Jurist: Kirchliche Strafrechtsreform vor Abschluss
Der Untersekretär im Päpstlichen Rat für Gesetzestexte und deutsche Kirchenrechtler äußerte sich nach Abschluss des Antimissbrauchsgipfels im Vatikan am Montag im Interview mit „Kathpress“. Die Reform bestehe vor allem darin, dass Strafen überhaupt klarer gefasst würden, so Graulich. Bei der Kirchenrechtsreform Anfang der 1980er Jahre hätten Strafen in der Kirche insgesamt als unzeitgemäß gegolten.

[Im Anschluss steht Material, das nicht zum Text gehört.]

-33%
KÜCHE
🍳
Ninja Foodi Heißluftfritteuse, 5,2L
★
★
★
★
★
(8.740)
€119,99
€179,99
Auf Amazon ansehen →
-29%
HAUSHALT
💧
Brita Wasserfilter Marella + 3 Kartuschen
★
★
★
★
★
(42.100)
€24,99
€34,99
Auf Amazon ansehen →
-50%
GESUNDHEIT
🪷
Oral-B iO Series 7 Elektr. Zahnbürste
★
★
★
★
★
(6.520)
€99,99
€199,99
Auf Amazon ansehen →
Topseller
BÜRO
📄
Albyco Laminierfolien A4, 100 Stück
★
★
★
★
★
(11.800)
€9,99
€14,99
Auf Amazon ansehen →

Machtmissbrauch expliziter fassen
Als einzelne Impulse aus dem Gipfel könnten jetzt etwa die Erhöhung von Altersgrenzen bei Internetpornografie oder allgemeiner beim Mindestalter für die Ehe von Mädchen einfließen. Zudem gebe es die Idee, den Kreis möglicher Täter um Nichtkleriker wie Lehrer oder Pastoralreferenten zu erweitern. Auch der Straftatbestand von Machtmissbrauch gegenüber volljährigen Abhängigen sollte nach Ansicht von Graulich expliziter gefasst werden. Dieser Vorwurf spielte bei der Entlassung des früheren US-Kardinals Theodore McCarrick aus dem Klerikerstand eine Rolle.
APA/Hans Klaus Techt
Den Vorschlag, dass Metropolitan-Erzbischöfe den Umgang der Bischöfe ihrer Kirchenregion etwa mit Missbrauch kontrollieren, sieht der Kirchenjurist skeptisch. Es habe einmal einen Vorschlag rechtlicher Aufsicht durch die Metropoliten gegeben, gegen den die Bischöfe aber „Sturm gelaufen“ seien. Bei der weltweiten Konferenz zu Missbrauch und Kinderschutz hatte Kardinal Blase Cupich aus Chicago eine entsprechende Aufsicht ins Spiel gebracht. Machbar sei dies aber, die ursprüngliche Struktur der Metropolien sehe so etwas vor.
Arbeitsgerichte vorgesehen
Als „möglich und auch wünschenswert“ bezeichnete der Ordensmann der Salesianer Don Boscos hingegen die Einführung kirchlicher Verwaltungsgerichte. „Es wäre kein Problem, sie einzuführen. In Deutschland etwa haben wir die kirchlichen Arbeitsgerichte, die funktionieren gut“, so Graulich.
Ursprünglich seien solche Verwaltungsgerichte auch vorgesehen gewesen, im Zuge der Kirchenrechtsreform zwischen 1980 und 1983 aber weggefallen. Derzeit gibt es nur das oberste Verwaltungsgericht der Apostolischen Signatur. Dieses könnte nach Graulichs Einschätzung dann deutlich entlastet werden.
Kirchliche Verwaltungsgerichtsbarkeit
Beim viertägigen Anti-Missbrauchsgipfel in der vergangenen Woche hatte der Münchener Kardinal Reinhard Marx die Einführung einer kirchlichen Verwaltungsgerichtsbarkeit gefordert. Damit könne kirchliches Verwaltungshandeln nicht nur im Umgang mit Missbrauch besser kontrolliert werden. Insgesamt würden Laien besser gegen kirchliche Willkür geschützt.
Den am Wochenende ebenfalls geäußerten Vorschlag, das sogenannte Päpstliche Geheimnis im Zusammenhang mit Verfahren bei Missbrauch zu streichen, sieht Graulich hingegen skeptisch. Das müsse man sich genauer anschauen. „Als Beschuldigter, als Opfer kenne ich die Leute, die aussagen, die befragt werden“, so Graulich. Zudem schütze das Päpstliche Geheimnis „auch das Opfer, indem man die Sache nicht an die große Glocke hängt“.